Preventive and primary care quality deficiencies undermine outcomes for patients and contribute to inefficiencies that raise the cost of care. These deficiencies are to be expected in a system that chronically underfunds primary care, and does not pay doctors for proven primary care strategies such as electronic medical records, chronic disease registries, telephone management followup, web messaging and quality benchmarks. Universal coverage and participation are essential to improve quality and efficiency, as well as access to needed care.
Quality and efficiency can be improved together, and we must look for improvements that yield both results. Failure to coordinate care for patients over the course of treatment put patients at risk and raise the cost of care. This is especially acute with patients who do not have a "Personal medical home". Policies that facilitate and promote linking providers and information about care will be essential for productivity, safety, and quality gains. Financial incentives posed by the fee-for-service system of payment as currently designed undermine efforts to improve preventive and primary care, manage chronic conditions, and coordinate care. We need to devise payment incentives to reward more effective and efficient care, with a focus on value. Research and investment in data systems are important keys to progress. Investment in, and implementation of, electronic medical records and modern health information technology in physician offices and hospitals is low—leaving physicians and other providers without useful tools to ensure reliable high quality care. By emphasizing adequate payment for primary care, savings can be generated from more efficient use of expensive resources including more effective care in the community to control chronic disease and assure patients timely access to primary care. The challenge is finding ways to re-channel these savings into investments in improved coverage and system capacity to improve performance in the future.

Setting national goals for improvement based on best achieved rates is likely to be an effective method to motivate change and move the overall distribution to higher levels.
Our health system needs to focus on improving health outcomes for people over the course of their lives, as they move from place to place and from one site of care to another. This requires a degree of organization and coordination that we currently lack. It also requires that each person have a "personal medical home" with a primary care physician office team.
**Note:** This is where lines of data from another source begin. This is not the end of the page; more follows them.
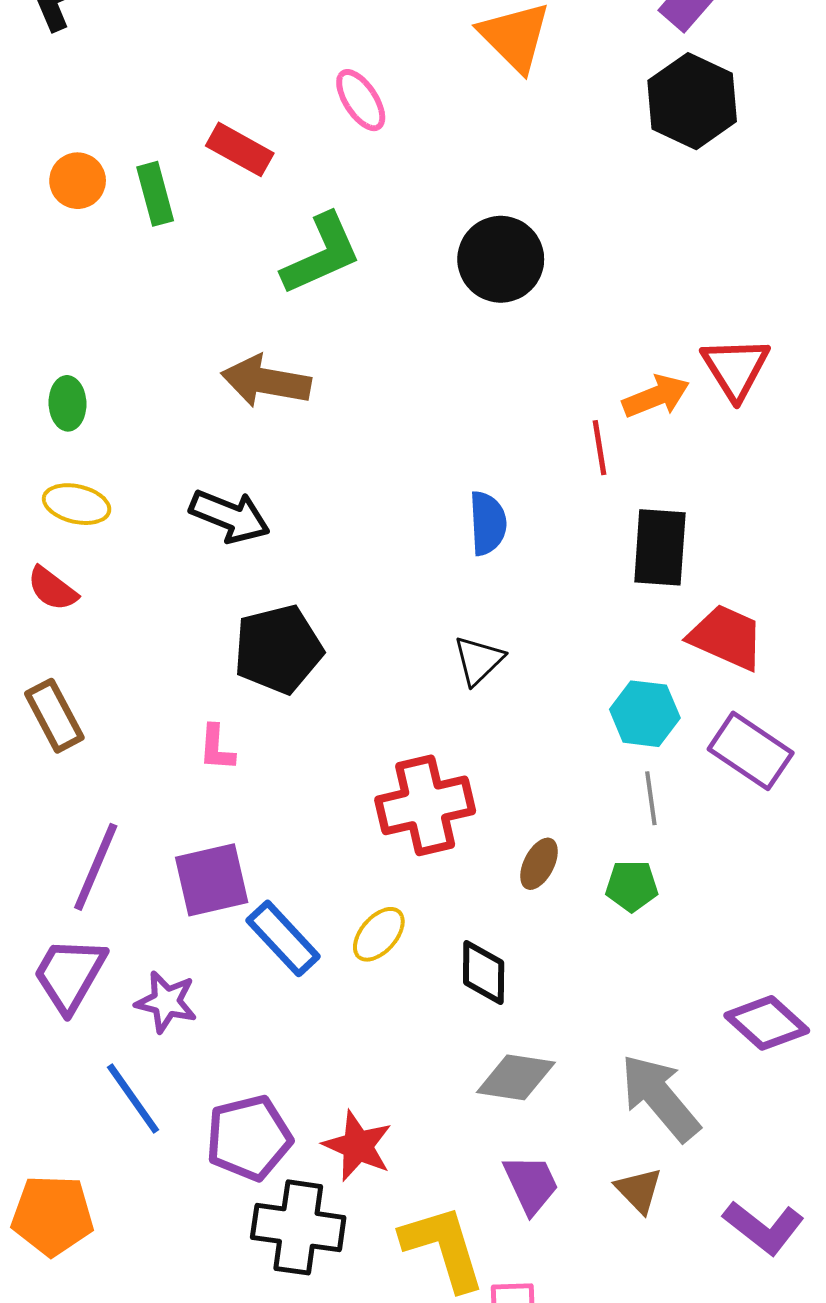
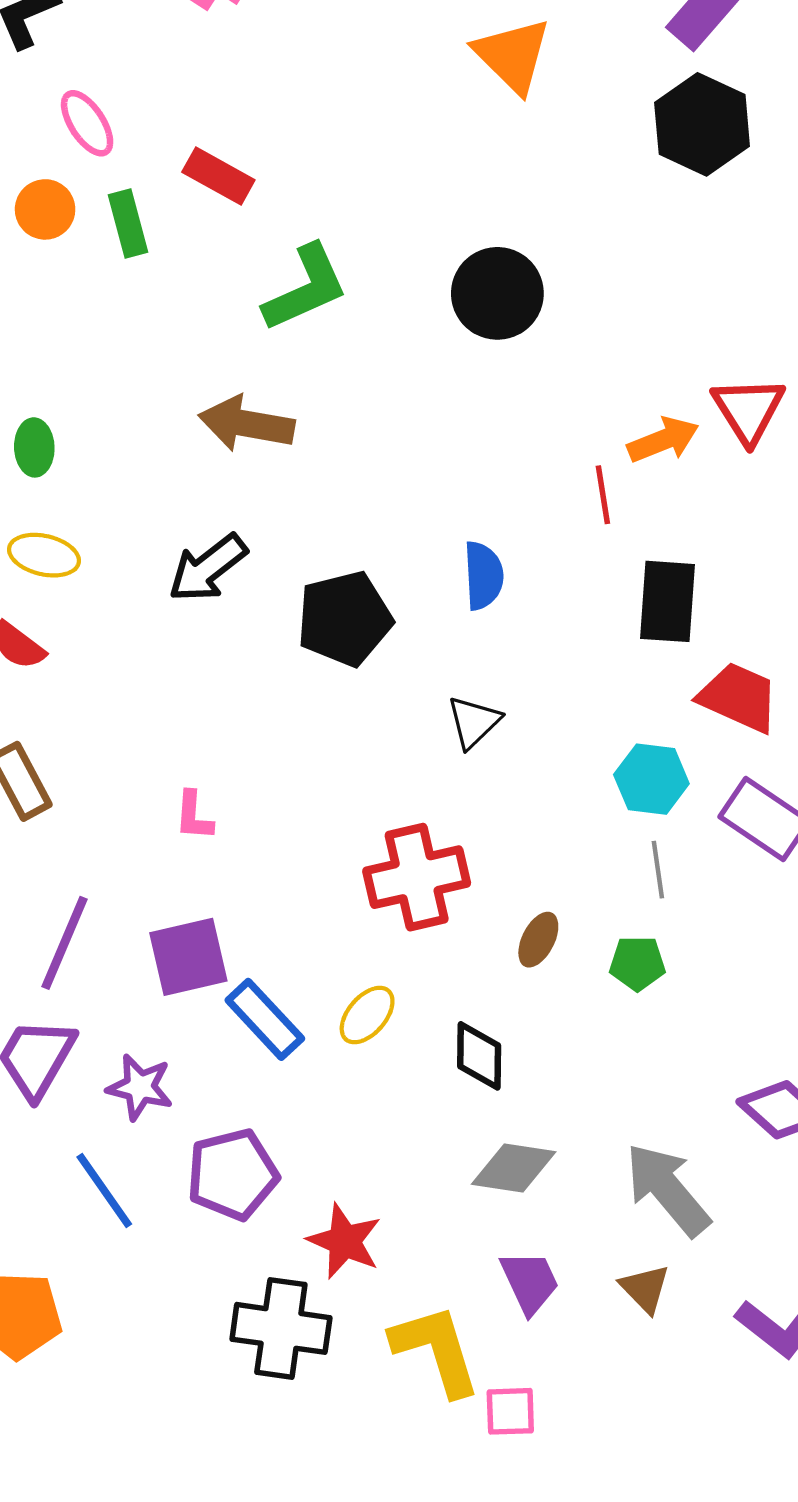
pink ellipse: (361, 100) -> (87, 123), moved
black arrow: (230, 516) -> (208, 568), turned 120
black pentagon: (278, 649) -> (344, 619), moved
purple pentagon: (249, 1138) -> (232, 1174), moved

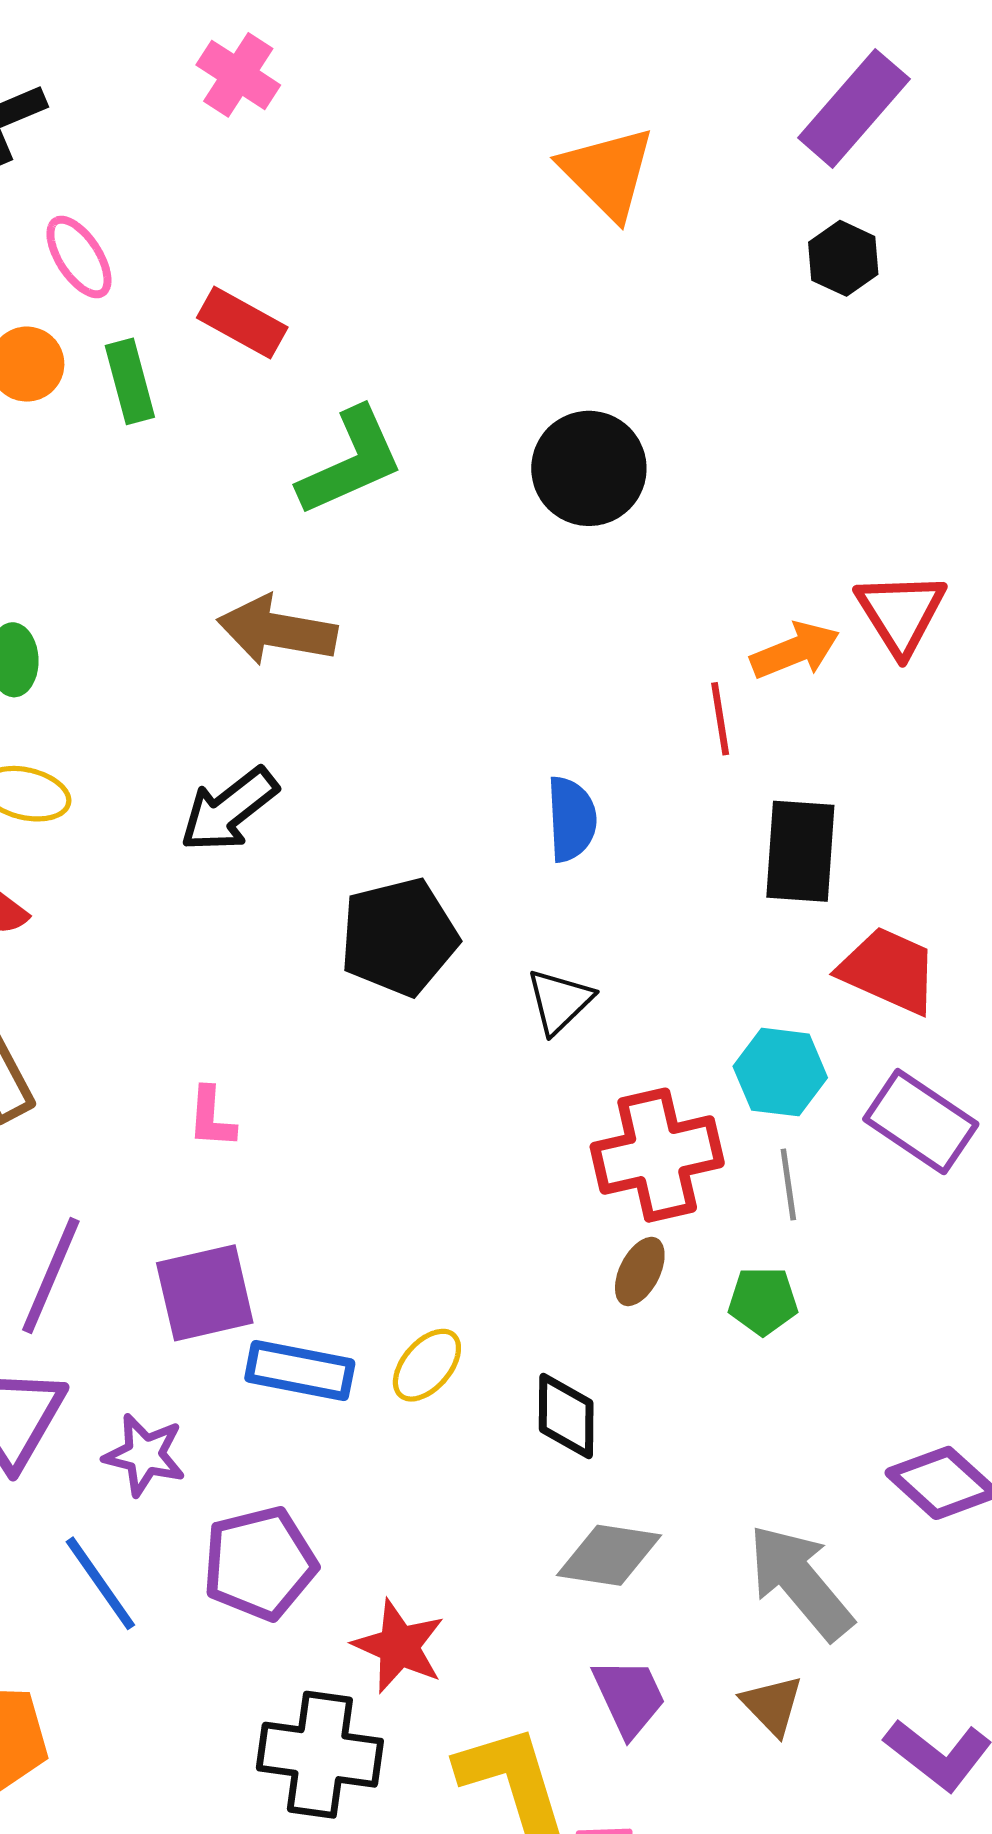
black hexagon: (702, 124) -> (843, 258), size x0.6
black pentagon: (344, 619) -> (399, 937), moved
red cross: (417, 877) -> (657, 1155), moved
blue rectangle: (265, 1019) -> (300, 1371), turned -36

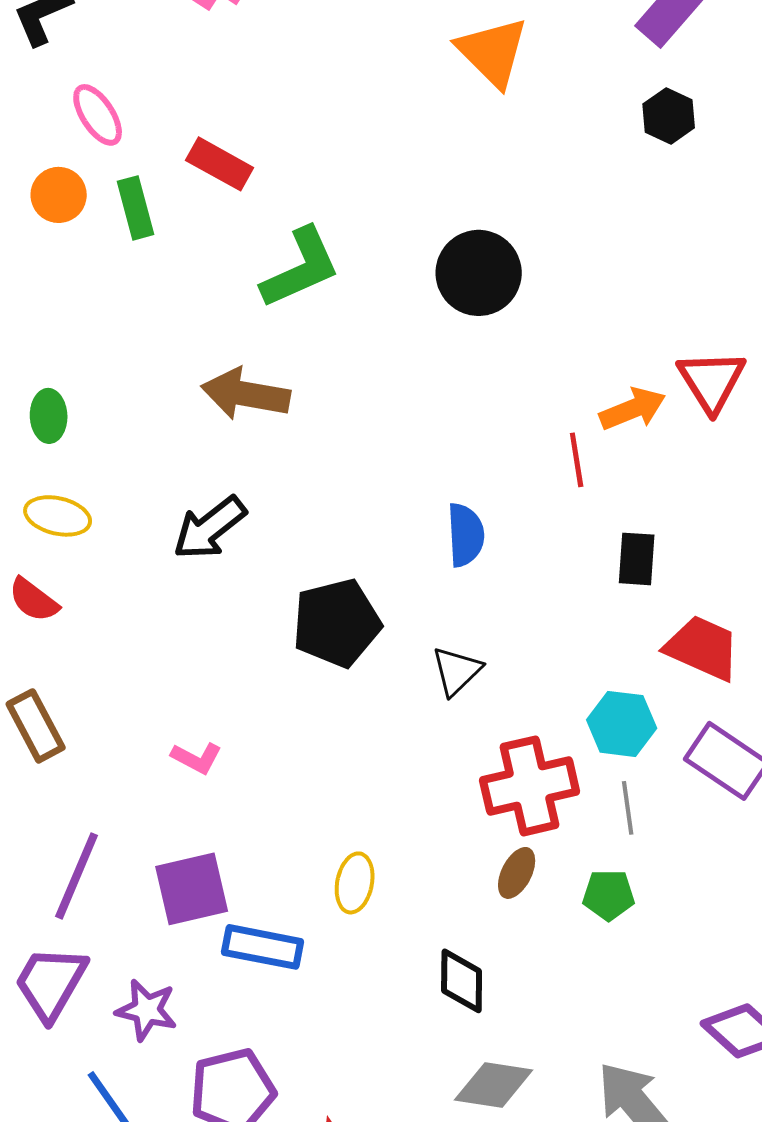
black rectangle: (800, 851) -> (637, 559), size x0.7
pink L-shape: (211, 1118) -> (197, 758), turned -66
yellow ellipse: (427, 1365) -> (355, 883), moved, turned -30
This Scorecard is a snap shot of the vital signs of our health system. It is not a pretty picture! Our rising costs and deteriorating coverage require leadership to transform the health system.

I say, let's start by adequately funding all primary care, so that we begin with the basics - adequate access for early care, chronic disease care and preventive care. This personal medical home, supported by state of the art medical records, can then be the organizing central point for improving communication and reforming the health care system.